Records for processing
::::

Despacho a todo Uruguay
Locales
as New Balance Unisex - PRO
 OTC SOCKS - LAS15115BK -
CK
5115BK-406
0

::::

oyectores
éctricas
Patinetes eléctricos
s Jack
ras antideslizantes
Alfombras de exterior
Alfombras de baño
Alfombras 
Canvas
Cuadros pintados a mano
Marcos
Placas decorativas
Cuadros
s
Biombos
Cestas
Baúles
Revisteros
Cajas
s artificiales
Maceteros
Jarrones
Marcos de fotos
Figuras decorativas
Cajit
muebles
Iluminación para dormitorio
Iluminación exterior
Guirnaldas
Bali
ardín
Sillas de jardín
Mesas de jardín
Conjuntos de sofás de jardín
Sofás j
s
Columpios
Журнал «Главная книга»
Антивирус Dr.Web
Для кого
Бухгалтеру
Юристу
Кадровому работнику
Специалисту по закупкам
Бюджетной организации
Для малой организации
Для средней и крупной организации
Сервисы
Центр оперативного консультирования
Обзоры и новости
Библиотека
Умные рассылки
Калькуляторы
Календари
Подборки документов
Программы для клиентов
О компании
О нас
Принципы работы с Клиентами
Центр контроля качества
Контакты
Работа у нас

::::

Within the material above, copy exactly the lines from the line that holds "Принципы работы с Клиентами" up to and including the line that holds "Работа у нас".

Task solution
Принципы работы с Клиентами
Центр контроля качества
Контакты
Работа у нас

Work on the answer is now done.